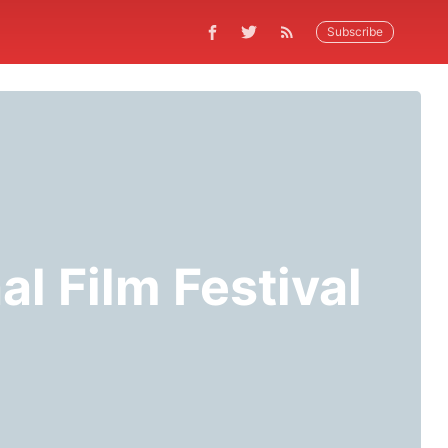
Subscribe
al Film Festival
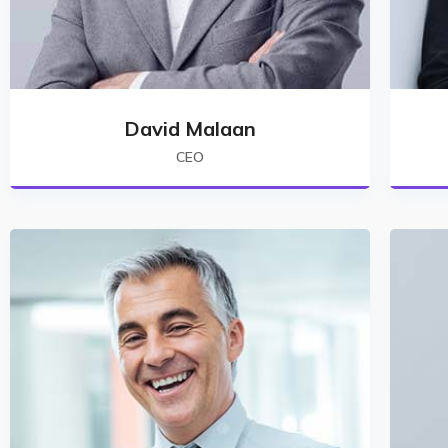
David Malaan
CEO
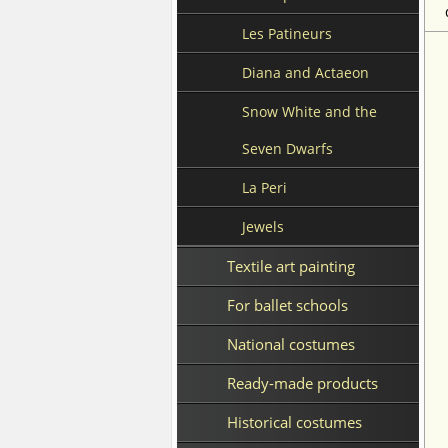
Les Patineurs
Diana and Actaeon
Snow White and the
Seven Dwarfs
La Peri
Jewels
Textile art painting
For ballet schools
National costumes
Ready-made products
Historical costumes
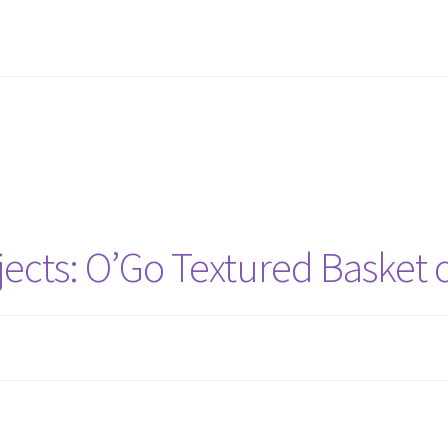
ence Thank You
Finish or Frog
Finish or Frog Thank You
Gift Deadli
nventory Thank You
Privacy Policy
Stash Buster Collective
Stash Bu
nd
Stash Reset Weekend Thank You
Where it Goes
Where it Goes T
ects: O’Go Textured Basket 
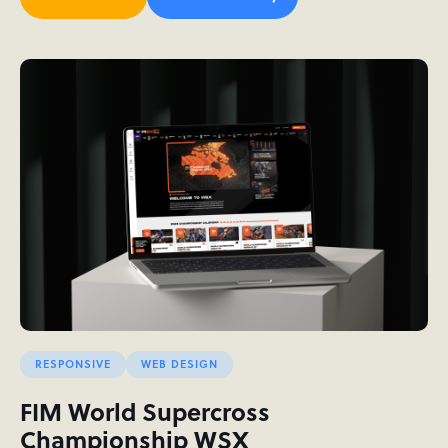
RESPONSIVE
WEB DESIGN
FIM World Supercross
Championship WSX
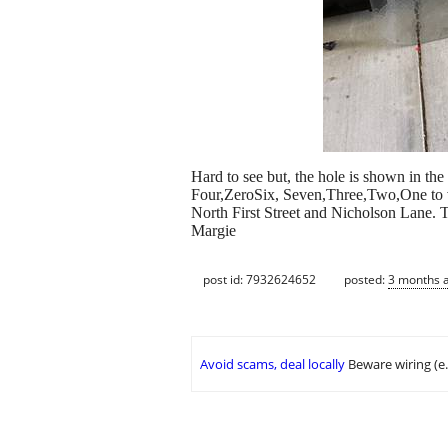
Hard to see but, the hole is shown in the 
Four,ZeroSix, Seven,Three,Two,One to vi
North First Street and Nicholson Lane. T
Margie
post id: 7932624652
posted:
3 months 
Avoid scams, deal locally
Beware wiring (e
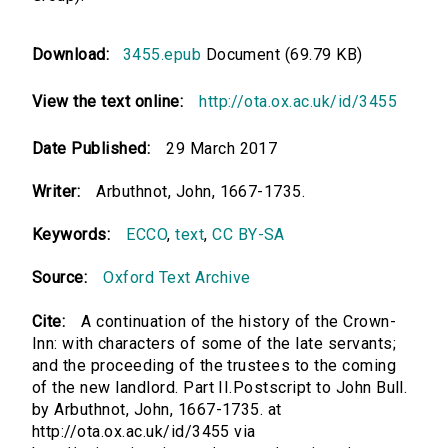
Download:
3455.epub
Document (69.79 KB)
View the text online:
http://ota.ox.ac.uk/id/3455
Date Published:
29 March 2017
Writer:
Arbuthnot, John, 1667-1735.
Keywords:
ECCO
,
text
,
CC BY-SA
Source:
Oxford Text Archive
Cite:
A continuation of the history of the Crown-
Inn: with characters of some of the late servants;
and the proceeding of the trustees to the coming
of the new landlord. Part II.Postscript to John Bull.
by Arbuthnot, John, 1667-1735. at
http://ota.ox.ac.uk/id/3455 via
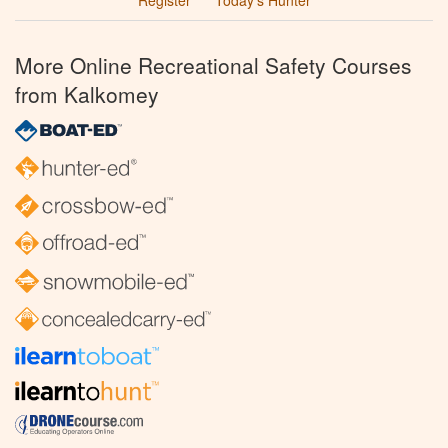
More Online Recreational Safety Courses
from Kalkomey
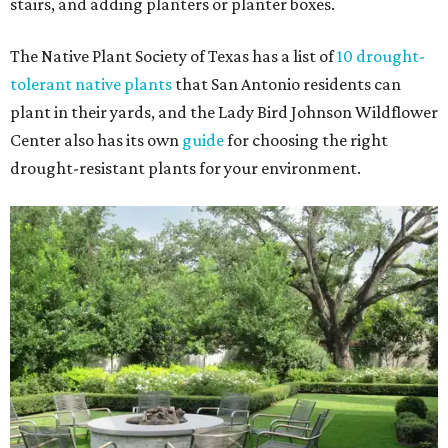
stairs, and adding planters or planter boxes.
The Native Plant Society of Texas has a list of
10 drought-
tolerant native plants
that San Antonio residents can
plant in their yards, and the Lady Bird Johnson Wildflower
Center also has its own
guide
for choosing the right
drought-resistant plants for your environment.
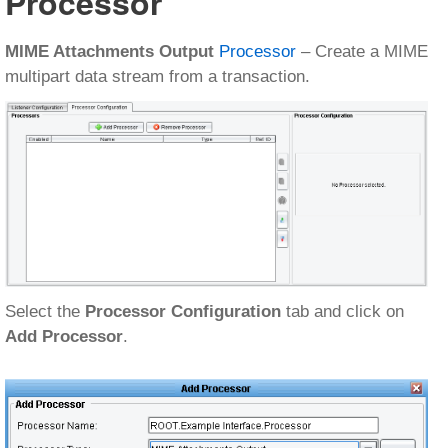
Processor
MIME Attachments Output
Processor
– Create a MIME
multipart data stream from a transaction.
Select the
Processor Configuration
tab and click on
Add Processor
.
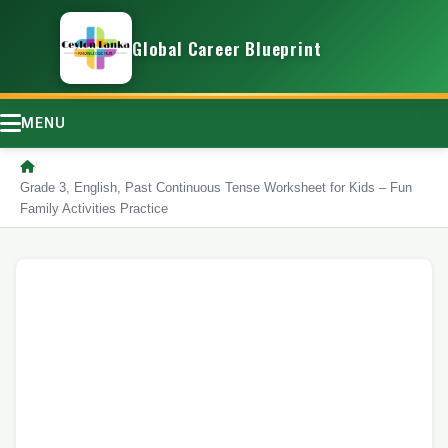
Global Career Blueprint
MENU
/
Grade 3, English, Past Continuous Tense Worksheet for Kids – Fun
Family Activities Practice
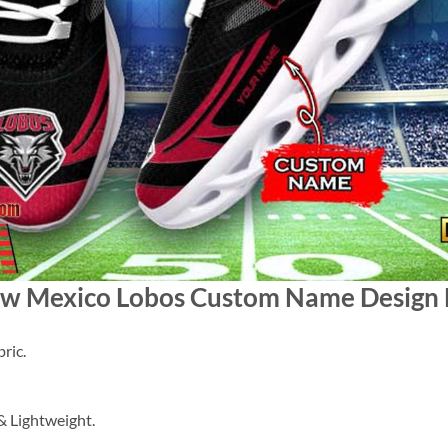
ew Mexico Lobos Custom Name Design 
ric.
 Lightweight.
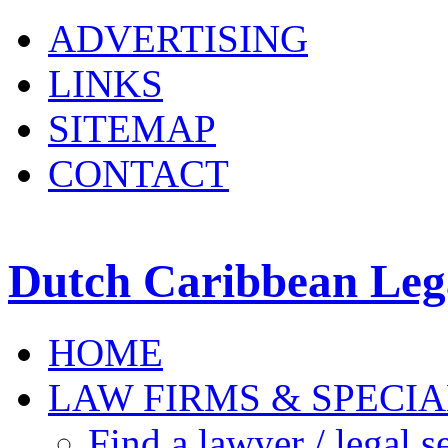
ADVERTISING
LINKS
SITEMAP
CONTACT
Dutch Caribbean Lega
HOME
LAW FIRMS & SPECIA
Find a lawyer / legal s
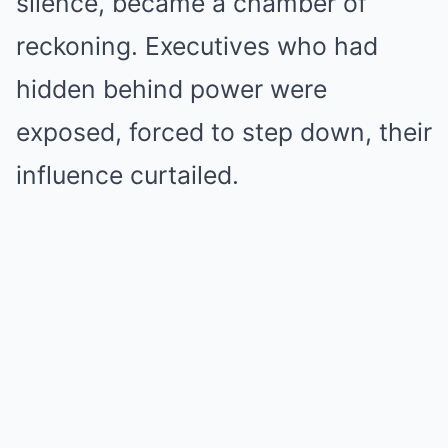
silence, became a chamber of
reckoning. Executives who had
hidden behind power were
exposed, forced to step down, their
influence curtailed.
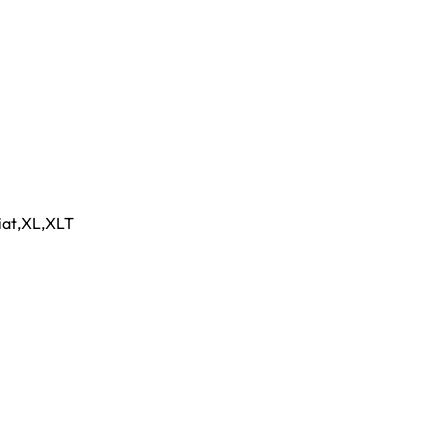
iat
,
XL
,
XLT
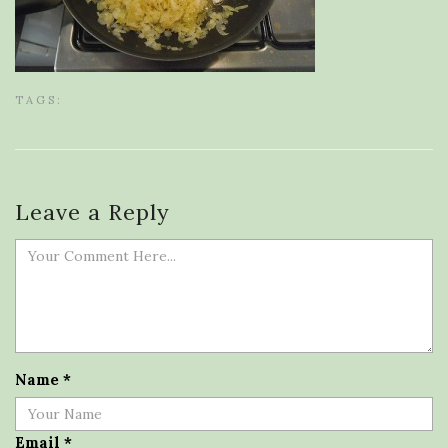
TAGS:
Leave a Reply
Name
*
Email
*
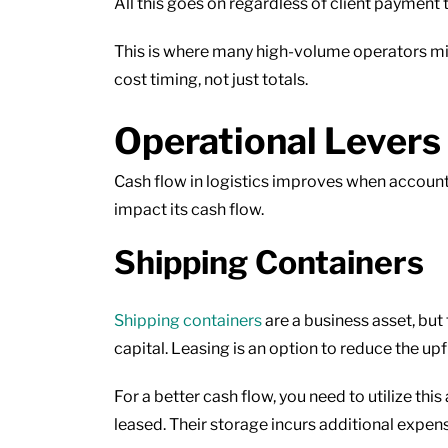
All this goes on regardless of client payment 
This is where many high-volume operators mis
cost timing, not just totals.
Operational Levers
Cash flow in logistics improves when accounti
impact its cash flow.
Shipping Containers
Shipping containers
are a business asset, but
capital. Leasing is an option to reduce the up
For a better cash flow, you need to utilize this
leased. Their storage incurs additional expen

**ACTIVITY**
Without changing a word, retype the data above and omit its pictures.

**ANSWER SECTION**
Subscribe
al Film Festival
David Malaan
CEO
Les Patineurs
Diana and Actaeon
Snow White and the
Seven Dwarfs
La Peri
Jewels
Textile art painting
For ballet schools
National costumes
Ready-made products
Historical costumes
ence Thank You
Finish or Frog
Finish or Frog Thank You
Gift Deadli
nventory Thank You
Privacy Policy
Stash Buster Collective
Stash Bu
nd
Stash Reset Weekend Thank You
Where it Goes
Where it Goes T
ects: O’Go Textured Basket 
RESPONSIVE
WEB DESIGN
FIM World Supercross
Championship WSX
Hard to see but, the hole is shown in the 
Four,ZeroSix, Seven,Three,Two,One to vi
North First Street and Nicholson Lane. T
Margie
post id: 7932624652
posted:
3 months 
Avoid scams, deal locally
Beware wiring (e
Download:
3455.epub
Document (69.79 KB)
View the text online:
http://ota.ox.ac.uk/id/3455
Date Published:
29 March 2017
Writer:
Arbuthnot, John, 1667-1735.
Keywords:
ECCO
,
text
,
CC BY-SA
Source:
Oxford Text Archive
Cite:
A continuation of the history of the Crown-
Inn: with characters of some of the late servants;
and the proceeding of the trustees to the coming
of the new landlord. Part II.Postscript to John Bull.
by Arbuthnot, John, 1667-1735. at
http://ota.ox.ac.uk/id/3455 via
More Online Recreational Safety Courses
from Kalkomey
stairs, and adding planters or planter boxes.
The Native Plant Society of Texas has a list of
10 drought-
tolerant native plants
that San Antonio residents can
plant in their yards, and the Lady Bird Johnson Wildflower
Center also has its own
guide
for choosing the right
drought-resistant plants for your environment.
Processor
MIME Attachments Output
Processor
– Create a MIME
multipart data stream from a transaction.
Select the
Processor Configuration
tab and click on
Add Processor
.
Global Career Blueprint
MENU
/
Grade 3, English, Past Continuous Tense Worksheet for Kids – Fun
Family Activities Practice
ew Mexico Lobos Custom Name Design 
ric.
 Lightweight.
ADVERTISING
LINKS
SITEMAP
CONTACT
Dutch Caribbean Lega
HOME
LAW FIRMS & SPECIA
Find a lawyer / legal s
silence, became a chamber of
reckoning. Executives who had
hidden behind power were
exposed, forced to step down, their
influence curtailed.
iat
,
XL
,
XLT
TAGS:
Leave a Reply
Name
*
Email
*
All this goes on regardless of client payment 
This is where many high-volume operators mis
cost timing, not just totals.
Operational Levers
Cash flow in logistics improves when accounti
impact its cash flow.
Shipping Containers
Shipping containers
are a business asset, but
capital. Leasing is an option to reduce the up
For a better cash flow, you need to utilize this
leased. Their storage incurs additional expen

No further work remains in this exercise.